Le retour à l’orthodoxie budgétaire engagé par le gouvernement de Rishi Sunak contribue à redonner confiance dans la stabilité des finances publiques
du Royaume-Uni après le désastreux « mini-budget » du précédent gouvernement. La volte-face budgétaire de Londres soulage les marchés mais laisse la Banque d’Angleterre sur
le qui-vive.

Les bouleversements et les revirements imprévisibles qui ont entouré, ces dernières semaines, la politique budgétaire du Royaume-Uni (AA/Stable) soulèvent de multiples interrogations, non seulement sur les perspectives économiques de long terme du pays, mais également sur sa politique monétaire, notamment en ce qui concerne le rôle de la Banque d’Angleterre (BoE) en tant que teneur de marché en dernier ressort.

Dans son « discours d’automne » du 17 novembre, le chancelier de l’Échiquier, Jeremy Hunt, a confirmé un ensemble de hausses d’impôts directs et indirects ainsi qu’une réduction des dépenses publiques de près de 55 milliards de livres sterling (62,66 milliards d’euros), qui doivent permettre au gouvernement d’atteindre ses objectifs budgétaires. À l’instar de nombreux gouvernements européens, le Royaume-Uni est aux prises, depuis trois ans, avec une envolée des dépenses publiques résultant de la pandémie et, plus récemment, de la crise énergétique, dans un contexte de forte inflation et de ralentissement de la croissance économique.

Étant donné que les mesures d’assainissement budgétaire reposent pour près de moitié sur une baisse des dépenses, toute nouvelle coupe pèsera sans doute lourdement sur les services publics au cours des années à venir. Le Royaume-Uni consacre déjà près de 12 % de son produit intérieur brut (PIB) aux dépenses de santé, contre une moyenne de 10,3 % dans l’OCDE. Les besoins d’investissement vont probablement augmenter au cours des prochaines décennies au fur et à mesure du vieillissement de la population. Le Fonds monétaire international (FMI) estime la valeur actuelle des dépenses de santé supplémentaires nécessaires jusqu’en 2050 à plus de 62 % du PIB, un taux bien plus élevé que pour d’autres grandes économies européennes comme l’Espagne (44 %), la France (36 %), l’Allemagne (35 %) et l’Italie (26 %).

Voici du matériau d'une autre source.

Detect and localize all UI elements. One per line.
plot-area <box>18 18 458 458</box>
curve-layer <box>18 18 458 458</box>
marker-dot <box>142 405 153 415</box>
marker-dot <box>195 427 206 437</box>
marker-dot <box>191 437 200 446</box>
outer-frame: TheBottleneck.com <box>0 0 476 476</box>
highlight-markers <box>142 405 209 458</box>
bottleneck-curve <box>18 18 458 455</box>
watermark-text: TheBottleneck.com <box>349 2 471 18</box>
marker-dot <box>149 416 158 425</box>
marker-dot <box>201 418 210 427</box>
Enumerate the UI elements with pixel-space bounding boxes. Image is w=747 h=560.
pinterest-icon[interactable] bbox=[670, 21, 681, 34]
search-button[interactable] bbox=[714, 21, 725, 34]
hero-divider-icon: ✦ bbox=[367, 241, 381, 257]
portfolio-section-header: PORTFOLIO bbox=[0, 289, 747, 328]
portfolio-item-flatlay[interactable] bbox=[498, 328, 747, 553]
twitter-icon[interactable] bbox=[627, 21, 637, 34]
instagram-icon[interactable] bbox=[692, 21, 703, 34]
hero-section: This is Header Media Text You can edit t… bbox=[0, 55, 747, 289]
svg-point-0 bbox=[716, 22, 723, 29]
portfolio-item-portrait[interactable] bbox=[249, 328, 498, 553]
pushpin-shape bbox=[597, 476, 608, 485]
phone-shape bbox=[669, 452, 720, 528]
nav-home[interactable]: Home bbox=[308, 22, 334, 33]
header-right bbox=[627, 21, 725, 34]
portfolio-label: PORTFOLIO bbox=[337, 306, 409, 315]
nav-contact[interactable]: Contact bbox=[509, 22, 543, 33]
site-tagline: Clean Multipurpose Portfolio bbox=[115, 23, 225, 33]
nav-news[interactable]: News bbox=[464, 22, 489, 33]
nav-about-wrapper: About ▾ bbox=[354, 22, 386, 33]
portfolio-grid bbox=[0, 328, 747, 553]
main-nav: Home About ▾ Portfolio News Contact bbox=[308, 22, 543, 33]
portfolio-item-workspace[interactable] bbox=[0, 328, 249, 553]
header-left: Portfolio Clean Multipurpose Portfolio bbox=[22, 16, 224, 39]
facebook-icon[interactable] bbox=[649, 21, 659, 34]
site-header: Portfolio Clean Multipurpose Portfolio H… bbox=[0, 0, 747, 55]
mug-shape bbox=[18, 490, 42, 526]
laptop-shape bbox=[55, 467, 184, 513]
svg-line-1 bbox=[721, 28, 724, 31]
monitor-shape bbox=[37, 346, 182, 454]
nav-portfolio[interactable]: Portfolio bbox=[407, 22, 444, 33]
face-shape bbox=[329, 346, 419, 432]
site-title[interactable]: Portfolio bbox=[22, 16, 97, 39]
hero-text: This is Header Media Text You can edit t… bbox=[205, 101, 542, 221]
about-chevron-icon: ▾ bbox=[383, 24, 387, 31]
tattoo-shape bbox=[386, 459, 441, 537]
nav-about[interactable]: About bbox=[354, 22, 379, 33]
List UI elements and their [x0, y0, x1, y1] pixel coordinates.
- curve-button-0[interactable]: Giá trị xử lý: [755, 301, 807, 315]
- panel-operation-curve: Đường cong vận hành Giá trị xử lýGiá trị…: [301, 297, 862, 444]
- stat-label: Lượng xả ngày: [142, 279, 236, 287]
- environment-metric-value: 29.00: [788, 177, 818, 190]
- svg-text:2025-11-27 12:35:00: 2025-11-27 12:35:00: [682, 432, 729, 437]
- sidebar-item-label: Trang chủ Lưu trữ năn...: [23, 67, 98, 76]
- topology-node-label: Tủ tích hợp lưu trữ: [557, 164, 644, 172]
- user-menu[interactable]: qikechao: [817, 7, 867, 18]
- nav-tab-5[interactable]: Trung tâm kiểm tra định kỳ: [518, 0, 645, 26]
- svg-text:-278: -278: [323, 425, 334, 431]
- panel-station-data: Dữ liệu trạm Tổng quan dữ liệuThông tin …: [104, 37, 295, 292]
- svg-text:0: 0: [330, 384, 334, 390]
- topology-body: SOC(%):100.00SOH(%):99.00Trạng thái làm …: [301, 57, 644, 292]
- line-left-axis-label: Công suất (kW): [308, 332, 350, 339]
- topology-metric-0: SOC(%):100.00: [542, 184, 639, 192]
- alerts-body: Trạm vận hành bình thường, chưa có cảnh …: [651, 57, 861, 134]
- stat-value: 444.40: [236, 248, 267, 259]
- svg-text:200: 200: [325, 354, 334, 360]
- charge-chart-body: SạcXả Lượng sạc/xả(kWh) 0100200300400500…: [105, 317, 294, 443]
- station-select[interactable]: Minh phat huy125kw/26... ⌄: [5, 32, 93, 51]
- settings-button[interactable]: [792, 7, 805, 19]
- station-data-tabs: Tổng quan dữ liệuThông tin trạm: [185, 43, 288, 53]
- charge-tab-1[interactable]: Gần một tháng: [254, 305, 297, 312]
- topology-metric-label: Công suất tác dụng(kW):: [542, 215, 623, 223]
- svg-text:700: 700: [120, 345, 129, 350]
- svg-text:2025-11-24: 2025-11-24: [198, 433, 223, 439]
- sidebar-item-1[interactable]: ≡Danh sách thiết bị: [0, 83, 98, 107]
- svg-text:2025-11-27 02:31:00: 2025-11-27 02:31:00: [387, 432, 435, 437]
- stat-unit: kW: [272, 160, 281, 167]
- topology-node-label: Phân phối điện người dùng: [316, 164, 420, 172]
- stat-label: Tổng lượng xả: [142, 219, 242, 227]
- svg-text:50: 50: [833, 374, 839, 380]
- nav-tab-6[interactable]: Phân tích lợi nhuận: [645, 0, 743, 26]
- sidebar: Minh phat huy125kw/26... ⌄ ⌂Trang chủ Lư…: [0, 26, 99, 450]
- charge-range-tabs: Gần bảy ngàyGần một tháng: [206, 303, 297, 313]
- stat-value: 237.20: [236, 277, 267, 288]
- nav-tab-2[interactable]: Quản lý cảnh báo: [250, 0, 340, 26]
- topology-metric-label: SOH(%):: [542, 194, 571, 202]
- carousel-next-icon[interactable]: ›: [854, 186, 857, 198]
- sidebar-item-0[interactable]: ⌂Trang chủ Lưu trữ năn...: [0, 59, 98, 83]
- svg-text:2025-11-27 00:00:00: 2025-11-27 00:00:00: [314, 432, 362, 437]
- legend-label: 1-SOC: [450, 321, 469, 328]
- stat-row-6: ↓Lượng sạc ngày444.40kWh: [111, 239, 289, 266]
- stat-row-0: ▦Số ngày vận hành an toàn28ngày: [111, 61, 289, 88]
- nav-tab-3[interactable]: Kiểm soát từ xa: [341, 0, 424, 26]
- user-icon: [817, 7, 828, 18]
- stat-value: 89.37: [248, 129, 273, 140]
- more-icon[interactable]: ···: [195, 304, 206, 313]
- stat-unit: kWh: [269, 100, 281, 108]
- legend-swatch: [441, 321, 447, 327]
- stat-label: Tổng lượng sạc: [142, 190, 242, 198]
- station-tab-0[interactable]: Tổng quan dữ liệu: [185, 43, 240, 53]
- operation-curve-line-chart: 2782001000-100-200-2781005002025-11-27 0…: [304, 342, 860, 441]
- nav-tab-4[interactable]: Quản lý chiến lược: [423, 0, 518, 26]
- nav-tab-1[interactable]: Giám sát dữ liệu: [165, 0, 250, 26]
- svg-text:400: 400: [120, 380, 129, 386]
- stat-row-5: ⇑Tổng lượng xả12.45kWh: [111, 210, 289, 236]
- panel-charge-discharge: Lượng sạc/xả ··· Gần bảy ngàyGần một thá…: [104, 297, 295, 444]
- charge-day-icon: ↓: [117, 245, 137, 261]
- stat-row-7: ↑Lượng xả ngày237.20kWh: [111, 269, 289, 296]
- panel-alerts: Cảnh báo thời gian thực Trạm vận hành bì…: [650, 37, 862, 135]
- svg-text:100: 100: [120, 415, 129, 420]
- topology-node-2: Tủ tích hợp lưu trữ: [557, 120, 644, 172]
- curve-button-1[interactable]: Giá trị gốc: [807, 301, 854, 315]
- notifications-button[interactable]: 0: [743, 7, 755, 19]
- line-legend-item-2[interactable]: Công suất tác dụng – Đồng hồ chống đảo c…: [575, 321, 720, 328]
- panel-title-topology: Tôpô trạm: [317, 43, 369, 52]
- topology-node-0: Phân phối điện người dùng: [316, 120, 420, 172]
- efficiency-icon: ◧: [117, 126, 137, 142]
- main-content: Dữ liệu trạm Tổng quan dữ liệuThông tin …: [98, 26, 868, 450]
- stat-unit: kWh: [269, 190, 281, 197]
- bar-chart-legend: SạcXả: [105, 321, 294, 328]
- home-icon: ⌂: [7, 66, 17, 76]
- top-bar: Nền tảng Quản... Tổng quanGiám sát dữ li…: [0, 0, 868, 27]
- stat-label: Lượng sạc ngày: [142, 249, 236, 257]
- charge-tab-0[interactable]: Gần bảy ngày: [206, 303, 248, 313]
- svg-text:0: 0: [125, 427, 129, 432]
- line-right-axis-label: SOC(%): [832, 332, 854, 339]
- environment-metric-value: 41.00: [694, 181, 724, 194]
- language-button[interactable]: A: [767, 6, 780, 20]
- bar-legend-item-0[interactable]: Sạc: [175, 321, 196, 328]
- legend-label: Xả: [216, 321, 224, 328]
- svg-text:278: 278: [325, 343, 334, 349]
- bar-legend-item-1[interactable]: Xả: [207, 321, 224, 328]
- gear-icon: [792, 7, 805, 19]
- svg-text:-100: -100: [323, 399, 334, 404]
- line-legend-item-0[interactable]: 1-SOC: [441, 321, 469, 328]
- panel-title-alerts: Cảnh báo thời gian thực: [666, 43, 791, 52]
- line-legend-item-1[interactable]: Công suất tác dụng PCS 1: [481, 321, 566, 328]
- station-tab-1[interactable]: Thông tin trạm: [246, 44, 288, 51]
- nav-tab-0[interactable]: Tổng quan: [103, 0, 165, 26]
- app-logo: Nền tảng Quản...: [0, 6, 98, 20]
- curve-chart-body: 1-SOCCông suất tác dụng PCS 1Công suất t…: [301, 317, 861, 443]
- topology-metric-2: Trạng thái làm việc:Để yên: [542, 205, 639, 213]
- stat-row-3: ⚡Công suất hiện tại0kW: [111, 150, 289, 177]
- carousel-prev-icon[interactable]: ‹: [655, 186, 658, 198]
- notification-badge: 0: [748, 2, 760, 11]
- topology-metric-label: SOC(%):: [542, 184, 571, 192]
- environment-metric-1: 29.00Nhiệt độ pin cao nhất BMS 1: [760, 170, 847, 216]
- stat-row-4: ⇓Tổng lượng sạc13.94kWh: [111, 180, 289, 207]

Jeremy Hunt a présenté une stratégie de long terme pour un rééquilibrage des finances publiques sur la base des projections de l’Office for Budget Responsibility (OBR), l’organisme chargé de l’analyse des finances publiques au Royaume-Uni. Le chancelier de l’Échiquier assoit son programme budgétaire sur une prévision de croissance de 1,3 % par an, à comparer à l’objectif irréaliste de 2,5 % par an sur lequel comptait le gouvernement de Liz Truss, et à notre estimation d’un potentiel de croissance annuelle pour le Royaume-Uni d’environ 1,5 %. Étant donné que les baisses de dépenses prendront en grande partie effet à compter de 2025, le ratio dette/PIB augmentera à moyen terme. Le dossier de la consolidation budgétaire incombera donc au prochain gouvernement, puisque des élections législatives sont prévues en 2024.

Le budget illustre les choix singulièrement difficiles auxquels se trouve confronté le gouvernement de Rishi Sunak, surtout au regard de la complexité du contexte macroéconomique. Dans l’objectif de ramener le taux d’inflation à ses niveaux cibles, la BoE a sensiblement relevé ses taux d’intérêt et mis en évidence la possibilité d’une contraction économique pendant cinq trimestres consécutifs.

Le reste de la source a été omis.